Supplied entries>
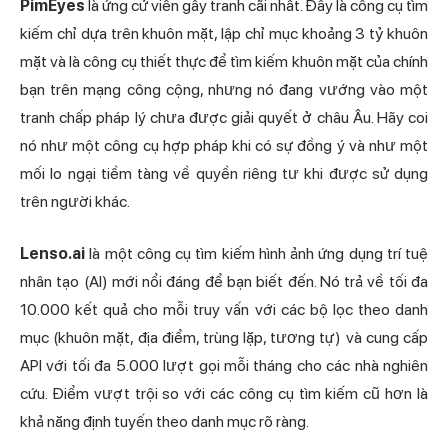
PimEyes
là ứng cử viên gây tranh cãi nhất. Đây là công cụ tìm
kiếm chỉ dựa trên khuôn mặt, lập chỉ mục khoảng 3 tỷ khuôn
mặt và là công cụ thiết thực để tìm kiếm khuôn mặt của chính
bạn trên mạng công cộng, nhưng nó đang vướng vào một
tranh chấp pháp lý chưa được giải quyết ở châu Âu. Hãy coi
nó như một công cụ hợp pháp khi có sự đồng ý và như một
mối lo ngại tiềm tàng về quyền riêng tư khi được sử dụng
trên người khác.
Lenso.ai
là một công cụ tìm kiếm hình ảnh ứng dụng trí tuệ
nhân tạo (AI) mới nổi đáng để bạn biết đến. Nó trả về tối đa
10.000 kết quả cho mỗi truy vấn với các bộ lọc theo danh
mục (khuôn mặt, địa điểm, trùng lặp, tương tự) và cung cấp
API với tối đa 5.000 lượt gọi mỗi tháng cho các nhà nghiên
cứu. Điểm vượt trội so với các công cụ tìm kiếm cũ hơn là
khả năng định tuyến theo danh mục rõ ràng.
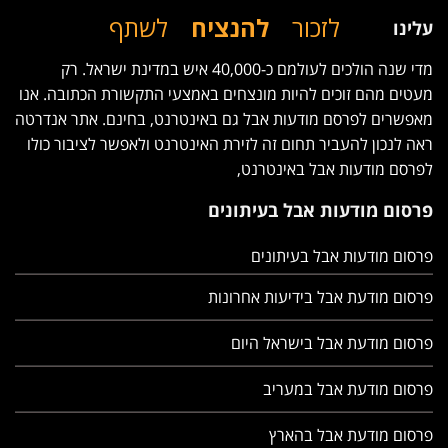
לזכור
להנציח
לשתף
עלינו
מדי שנה הולכים לעולמם כ-40,000 איש במדינת ישראל. רק
מעטים מהם זוכים להיות מונצחים באמצעי התקשורת הכתובה. אנו
מאפשרים לפרסם מודעות אבל גם באינטרנט, בחינם. אתר אנדרטה
ראה לנכון להעביר תחום זה לזירת האינטרנט ולאפשר לציבור כולו
לפרסם מודעות אבל באינטרנט,
פרסום מודעות אבל בעיתונים
פרסום מודעות אבל בעיתונים
פרסום מודעת אבל בידיעות אחרונות
פרסום מודעת אבל בישראל היום
פרסום מודעת אבל במעריב
פרסום מודעת אבל בהארץ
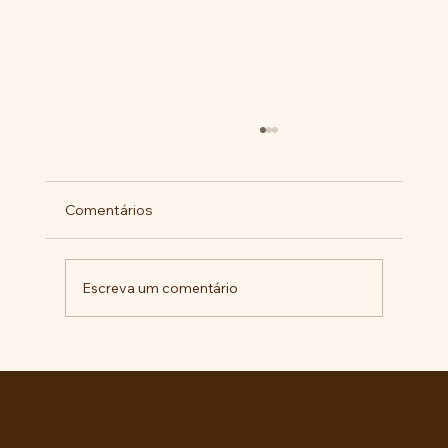
Comentários
Escreva um comentário
Pelo veto integral ao Projeto de Lei nº
4.088/2023, em defesa da política
curricular da Educação Básica
Entre no grupo oficial do ABC da Luta no WhatsApp e receba matérias, vídeos, artigos, notas públicas,
campanhas e atualizações do site - Grupo informativo: apenas administradores publicam.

What to produce>
Return all the records exactly, excluding images.

Response for this exercise>
PimEyes
là ứng cử viên gây tranh cãi nhất. Đây là công cụ tìm
kiếm chỉ dựa trên khuôn mặt, lập chỉ mục khoảng 3 tỷ khuôn
mặt và là công cụ thiết thực để tìm kiếm khuôn mặt của chính
bạn trên mạng công cộng, nhưng nó đang vướng vào một
tranh chấp pháp lý chưa được giải quyết ở châu Âu. Hãy coi
nó như một công cụ hợp pháp khi có sự đồng ý và như một
mối lo ngại tiềm tàng về quyền riêng tư khi được sử dụng
trên người khác.
Lenso.ai
là một công cụ tìm kiếm hình ảnh ứng dụng trí tuệ
nhân tạo (AI) mới nổi đáng để bạn biết đến. Nó trả về tối đa
10.000 kết quả cho mỗi truy vấn với các bộ lọc theo danh
mục (khuôn mặt, địa điểm, trùng lặp, tương tự) và cung cấp
API với tối đa 5.000 lượt gọi mỗi tháng cho các nhà nghiên
cứu. Điểm vượt trội so với các công cụ tìm kiếm cũ hơn là
khả năng định tuyến theo danh mục rõ ràng.
לזכור
להנציח
לשתף
עלינו
מדי שנה הולכים לעולמם כ-40,000 איש במדינת ישראל. רק
מעטים מהם זוכים להיות מונצחים באמצעי התקשורת הכתובה. אנו
מאפשרים לפרסם מודעות אבל גם באינטרנט, בחינם. אתר אנדרטה
ראה לנכון להעביר תחום זה לזירת האינטרנט ולאפשר לציבור כולו
לפרסם מודעות אבל באינטרנט,
פרסום מודעות אבל בעיתונים
פרסום מודעות אבל בעיתונים
פרסום מודעת אבל בידיעות אחרונות
פרסום מודעת אבל בישראל היום
פרסום מודעת אבל במעריב
פרסום מודעת אבל בהארץ
Comentários
Escreva um comentário
Pelo veto integral ao Projeto de Lei nº
4.088/2023, em defesa da política
curricular da Educação Básica
Entre no grupo oficial do ABC da Luta no WhatsApp e receba matérias, vídeos, artigos, notas públicas,
campanhas e atualizações do site - Grupo informativo: apenas administradores publicam.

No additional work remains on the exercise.